- Episode no.: Series 7 Episode 14
- Directed by: Richard Spence
- Written by: Graham Reid
- Original air date: 30 September 1992

Episode chronology
| ← Previous "Small Metal Jacket" | Next → "Love Lies Bleeding" |

= You, Me and Marley =

You, Me and Marley is a BBC2 television drama directed by Richard Spence and starring Marc O'Shea, Bronagh Gallagher, Michael Liebmann, and Michael Gregory. It was first screened as part of the ScreenPlay anthology series on 30 September 1992. It is the fourteenth and final episodes of the seventh series of ScreenPlay

The film was produced by Chris Parr.

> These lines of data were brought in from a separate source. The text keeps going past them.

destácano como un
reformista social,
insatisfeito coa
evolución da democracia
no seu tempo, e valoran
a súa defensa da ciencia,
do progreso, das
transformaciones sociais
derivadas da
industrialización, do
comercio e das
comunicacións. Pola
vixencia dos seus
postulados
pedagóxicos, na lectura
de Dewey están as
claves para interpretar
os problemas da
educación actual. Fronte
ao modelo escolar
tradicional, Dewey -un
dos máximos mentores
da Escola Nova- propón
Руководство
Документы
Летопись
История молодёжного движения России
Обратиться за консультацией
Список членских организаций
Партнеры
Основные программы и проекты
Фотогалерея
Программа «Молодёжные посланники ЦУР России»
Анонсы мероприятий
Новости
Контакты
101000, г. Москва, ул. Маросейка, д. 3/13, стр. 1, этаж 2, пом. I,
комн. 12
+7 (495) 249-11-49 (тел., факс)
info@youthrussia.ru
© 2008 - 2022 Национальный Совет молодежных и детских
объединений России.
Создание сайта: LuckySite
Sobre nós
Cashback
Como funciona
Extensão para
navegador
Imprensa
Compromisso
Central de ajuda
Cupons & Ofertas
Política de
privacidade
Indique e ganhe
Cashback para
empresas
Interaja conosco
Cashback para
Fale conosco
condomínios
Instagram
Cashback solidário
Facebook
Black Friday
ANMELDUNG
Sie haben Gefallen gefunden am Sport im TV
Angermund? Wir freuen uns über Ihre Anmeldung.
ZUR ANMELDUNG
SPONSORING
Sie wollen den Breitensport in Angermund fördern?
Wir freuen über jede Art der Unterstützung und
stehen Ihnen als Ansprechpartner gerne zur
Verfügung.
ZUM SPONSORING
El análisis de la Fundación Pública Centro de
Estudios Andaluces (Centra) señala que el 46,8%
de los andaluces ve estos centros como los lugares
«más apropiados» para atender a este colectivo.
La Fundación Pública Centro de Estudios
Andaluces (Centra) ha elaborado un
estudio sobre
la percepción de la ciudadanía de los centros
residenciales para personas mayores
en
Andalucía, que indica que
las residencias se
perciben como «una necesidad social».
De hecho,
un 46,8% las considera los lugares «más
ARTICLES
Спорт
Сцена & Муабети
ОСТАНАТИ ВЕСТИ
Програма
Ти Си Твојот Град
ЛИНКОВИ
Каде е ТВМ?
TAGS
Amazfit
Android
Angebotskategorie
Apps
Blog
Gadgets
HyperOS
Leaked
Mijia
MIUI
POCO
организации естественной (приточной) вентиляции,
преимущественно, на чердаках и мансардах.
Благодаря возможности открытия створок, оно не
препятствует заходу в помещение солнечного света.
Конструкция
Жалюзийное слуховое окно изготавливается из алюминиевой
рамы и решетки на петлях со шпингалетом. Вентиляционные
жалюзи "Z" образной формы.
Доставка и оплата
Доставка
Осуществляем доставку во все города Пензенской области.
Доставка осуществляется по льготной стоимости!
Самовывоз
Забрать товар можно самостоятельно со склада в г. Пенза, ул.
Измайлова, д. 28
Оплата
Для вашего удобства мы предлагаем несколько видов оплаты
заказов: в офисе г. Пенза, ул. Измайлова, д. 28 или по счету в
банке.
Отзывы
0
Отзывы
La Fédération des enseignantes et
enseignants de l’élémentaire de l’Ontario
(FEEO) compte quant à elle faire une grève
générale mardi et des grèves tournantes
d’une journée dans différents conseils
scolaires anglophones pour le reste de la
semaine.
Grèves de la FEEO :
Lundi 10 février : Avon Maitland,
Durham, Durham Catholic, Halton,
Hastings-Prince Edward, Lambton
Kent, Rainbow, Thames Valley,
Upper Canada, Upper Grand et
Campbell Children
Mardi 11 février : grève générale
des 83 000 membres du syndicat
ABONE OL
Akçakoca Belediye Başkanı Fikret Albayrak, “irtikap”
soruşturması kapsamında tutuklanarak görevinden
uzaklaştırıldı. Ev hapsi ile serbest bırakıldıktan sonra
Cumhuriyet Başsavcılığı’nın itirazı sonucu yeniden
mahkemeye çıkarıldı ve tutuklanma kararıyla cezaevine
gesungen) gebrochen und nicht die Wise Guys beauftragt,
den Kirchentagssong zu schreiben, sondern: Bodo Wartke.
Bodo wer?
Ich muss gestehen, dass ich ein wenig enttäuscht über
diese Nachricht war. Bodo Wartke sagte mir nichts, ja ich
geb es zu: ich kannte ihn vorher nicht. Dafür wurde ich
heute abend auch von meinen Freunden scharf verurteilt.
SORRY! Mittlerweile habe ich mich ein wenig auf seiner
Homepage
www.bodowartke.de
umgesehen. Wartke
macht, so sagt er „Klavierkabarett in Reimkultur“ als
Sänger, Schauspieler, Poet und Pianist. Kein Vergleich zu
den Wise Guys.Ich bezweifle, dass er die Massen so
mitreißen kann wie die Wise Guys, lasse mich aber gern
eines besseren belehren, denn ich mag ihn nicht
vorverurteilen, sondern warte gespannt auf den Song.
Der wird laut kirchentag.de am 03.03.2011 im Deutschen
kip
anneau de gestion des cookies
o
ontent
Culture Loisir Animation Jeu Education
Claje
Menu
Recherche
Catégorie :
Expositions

The screenplay was written by Graham Reid.

==Synopsis==
Filmed in Hattersley and Sholver, Oldham, Greater Manchester but set in Belfast, Northern Ireland, during 'The Troubles,' You, Me & Marley centres on the lives of five Belfast friends as they go about stealing cars and joyriding much to the distaste of the rest of the community.

==Cast==
- Marc O'Shea as Sean
- Bronagh Gallagher as Frances
- Michael Liebmann as Marley
- Dubious: not in BBC reference
- Emma Moylan as Mary
- Marie Jones as Sarah
- Catherine Brennan as Rosaleen
- Frank Grimes as Mr. Hagan
- Lorcan Cranitch as Father Tom
- James Greene as Father Peter
- Peter MacDonald as Jeff
- Ian McElhinney as Reggie Devine
- Nigel Craig Yob {Extra}
- Clive Hudson Yob {Extra}
- Andrew Kay Security Officer

==Home media==
You, Me & Marley was releases in Australia on VHS on 21 June 1993 via Roadshow Entertainment. The film was released in the UK on DVD on 5 September 2011 from Lace DVD.